■ Data shown
....

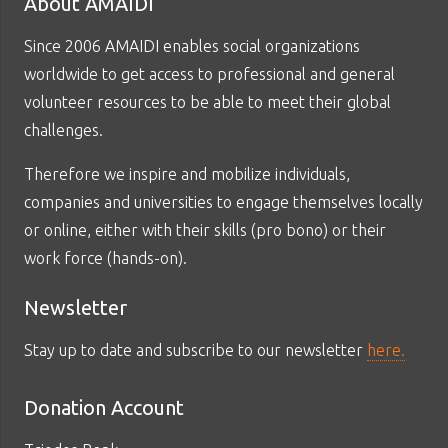
About AMAIDI
Since 2006 AMAIDI enables social organizations
worldwide to get access to professional and general
volunteer resources to be able to meet their global
challenges.
Therefore we inspire and mobilize individuals,
companies and universities to engage themselves locally
or online, either with their skills (pro bono) or their
work force (hands-on).
Newsletter
Stay up to date and subscribe to our newsletter
here.
Donation Account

....

■ Problem details
With "their" as the word to match, copy each line of the records that has it.

■ Response to the task
volunteer resources to be able to meet their global
or online, either with their skills (pro bono) or their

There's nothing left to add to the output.